**What is being asked**. The records below are to be restated word for word, with their images omitted.

**Data for the task**.
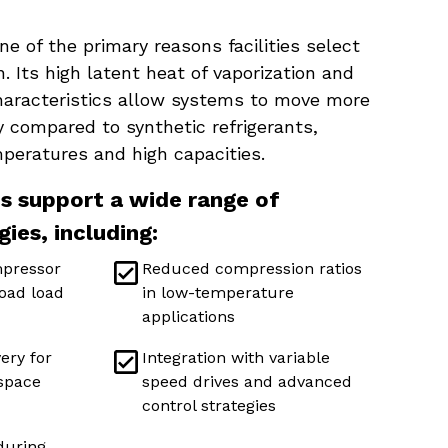
one of the primary reasons facilities select
. Its high latent heat of vaporization and
haracteristics allow systems to move more
y compared to synthetic refrigerants,
mperatures and high capacities.
 support a wide range of
gies, including:
mpressor
Reduced compression ratios
oad load
in low-temperature
applications
ery for
Integration with variable
 space
speed drives and advanced
control strategies
 during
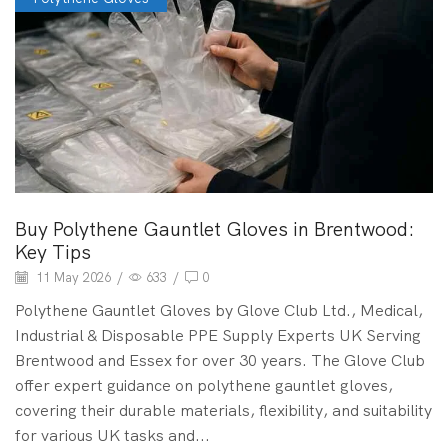
Buy Polythene Gauntlet Gloves in Brentwood:
Key Tips
11 May 2026
/
633
/
0
Polythene Gauntlet Gloves by Glove Club Ltd., Medical,
Industrial & Disposable PPE Supply Experts UK Serving
Brentwood and Essex for over 30 years. The Glove Club
offer expert guidance on polythene gauntlet gloves,
covering their durable materials, flexibility, and suitability
for various UK tasks and...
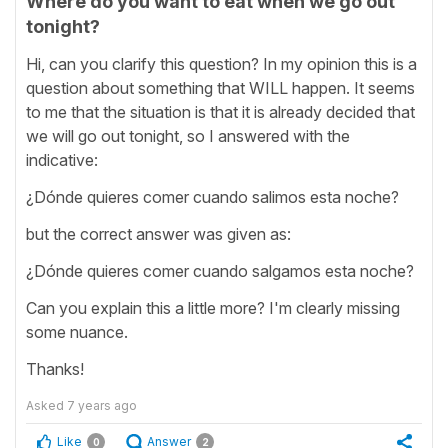
Where do you want to eat when we go out
tonight?
Hi, can you clarify this question? In my opinion this is a
question about something that WILL happen. It seems
to me that the situation is that it is already decided that
we will go out tonight, so I answered with the
indicative:
¿Dónde quieres comer cuando salimos esta noche?
but the correct answer was given as:
¿Dónde quieres comer cuando salgamos esta noche?
Can you explain this a little more? I'm clearly missing
some nuance.
Thanks!
Asked
7 years ago
Like
Answer
0
2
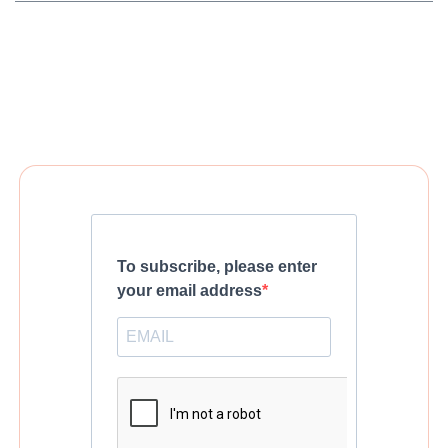
To subscribe, please enter
your email address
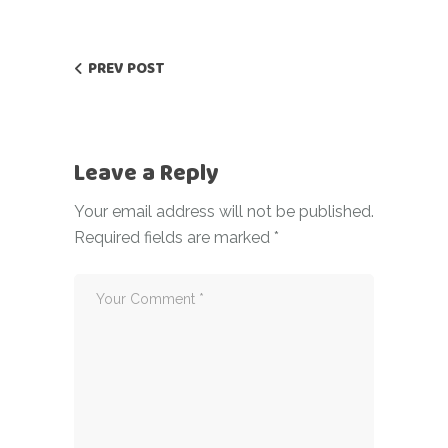
PREV POST
Leave a Reply
Your email address will not be published.
Required fields are marked
*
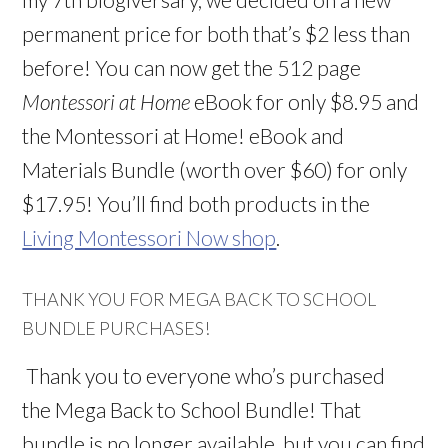
permanent price for both that’s $2 less than
before! You can now get the 512 page
Montessori at Home
eBook for only $8.95 and
the Montessori at Home! eBook and
Materials Bundle (worth over $60) for only
$17.95! You’ll find both products in the
Living Montessori Now shop
.
THANK YOU FOR MEGA BACK TO SCHOOL
BUNDLE PURCHASES!
Thank you to everyone who’s purchased
the Mega Back to School Bundle! That
bundle is no longer available, but you can find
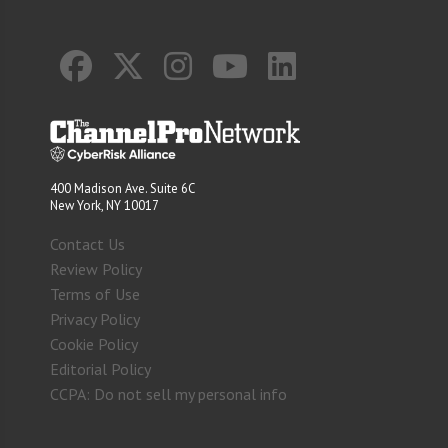
400 Madison Ave. Suite 6C
New York, NY 10017
Contact Us
Review Policy
Terms of Use
Privacy Policy
Cookie Policy
Editorial Policy
CCPA: Do not sell my personal info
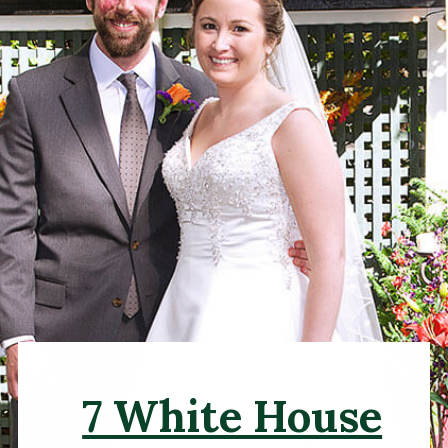
7 White House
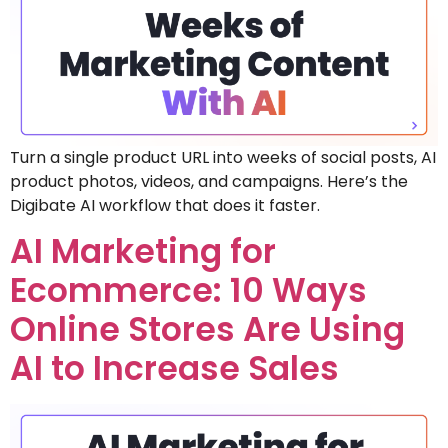
Turn a single product URL into weeks of social posts, AI
product photos, videos, and campaigns. Here’s the
Digibate AI workflow that does it faster.
AI Marketing for
Ecommerce: 10 Ways
Online Stores Are Using
AI to Increase Sales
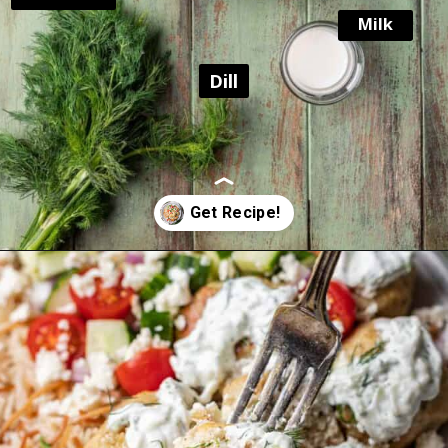
Milk
Dill
Opening
https://www.yourhomemadehealthy.com/greek-chicken-meatballs/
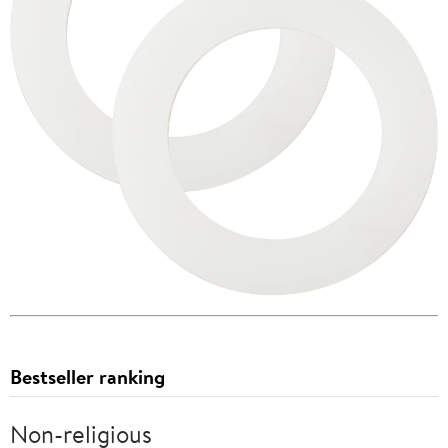
Bestseller ranking
Non-religious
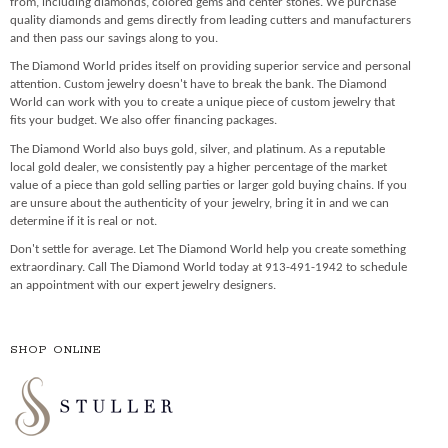
from, including diamonds, colored gems and center stones. We purchase
quality diamonds and gems directly from leading cutters and manufacturers
and then pass our savings along to you.
The Diamond World prides itself on providing superior service and personal
attention. Custom jewelry doesn't have to break the bank. The Diamond
World can work with you to create a unique piece of custom jewelry that
fits your budget. We also offer financing packages.
The Diamond World also buys gold, silver, and platinum. As a reputable
local gold dealer, we consistently pay a higher percentage of the market
value of a piece than gold selling parties or larger gold buying chains. If you
are unsure about the authenticity of your jewelry, bring it in and we can
determine if it is real or not.
Don't settle for average. Let The Diamond World help you create something
extraordinary. Call The Diamond World today at 913-491-1942 to schedule
an appointment with our expert jewelry designers.
SHOP ONLINE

**Answer to the exercise**.
one of the primary reasons facilities select
. Its high latent heat of vaporization and
haracteristics allow systems to move more
y compared to synthetic refrigerants,
mperatures and high capacities.
 support a wide range of
gies, including:
mpressor
Reduced compression ratios
oad load
in low-temperature
applications
ery for
Integration with variable
 space
speed drives and advanced
control strategies
 during
Buy Polythene Gauntlet Gloves in Brentwood:
Key Tips
11 May 2026
/
633
/
0
Polythene Gauntlet Gloves by Glove Club Ltd., Medical,
Industrial & Disposable PPE Supply Experts UK Serving
Brentwood and Essex for over 30 years. The Glove Club
offer expert guidance on polythene gauntlet gloves,
covering their durable materials, flexibility, and suitability
for various UK tasks and...
Where do you want to eat when we go out
tonight?
Hi, can you clarify this question? In my opinion this is a
question about something that WILL happen. It seems
to me that the situation is that it is already decided that
we will go out tonight, so I answered with the
indicative:
¿Dónde quieres comer cuando salimos esta noche?
but the correct answer was given as:
¿Dónde quieres comer cuando salgamos esta noche?
Can you explain this a little more? I'm clearly missing
some nuance.
Thanks!
Asked
7 years ago
Like
Answer
0
2
To subscribe, please enter
your email address
PREV POST
Leave a Reply
Your email address will not be published.
Required fields are marked
*
permanent price for both that’s $2 less than
before! You can now get the 512 page
Montessori at Home
eBook for only $8.95 and
the Montessori at Home! eBook and
Materials Bundle (worth over $60) for only
$17.95! You’ll find both products in the
Living Montessori Now shop
.
THANK YOU FOR MEGA BACK TO SCHOOL
BUNDLE PURCHASES!
Thank you to everyone who’s purchased
the Mega Back to School Bundle! That
bundle is no longer available, but you can find
400 Madison Ave. Suite 6C
New York, NY 10017
Contact Us
Review Policy
Terms of Use
Privacy Policy
Cookie Policy
Editorial Policy
CCPA: Do not sell my personal info
7 White House
Turn a single product URL into weeks of social posts, AI
product photos, videos, and campaigns. Here’s the
Digibate AI workflow that does it faster.
AI Marketing for
Ecommerce: 10 Ways
Online Stores Are Using
AI to Increase Sales
Milk
Dill
Opening
https://www.yourhomemadehealthy.com/greek-chicken-meatballs/
Bestseller ranking
Non-religious
from, including diamonds, colored gems and center stones. We purchase
quality diamonds and gems directly from leading cutters and manufacturers
and then pass our savings along to you.
The Diamond World prides itself on providing superior service and personal
attention. Custom jewelry doesn't have to break the bank. The Diamond
World can work with you to create a unique piece of custom jewelry that
fits your budget. We also offer financing packages.
The Diamond World also buys gold, silver, and platinum. As a reputable
local gold dealer, we consistently pay a higher percentage of the market
value of a piece than gold selling parties or larger gold buying chains. If you
are unsure about the authenticity of your jewelry, bring it in and we can
determine if it is real or not.
Don't settle for average. Let The Diamond World help you create something
extraordinary. Call The Diamond World today at 913-491-1942 to schedule
an appointment with our expert jewelry designers.
SHOP ONLINE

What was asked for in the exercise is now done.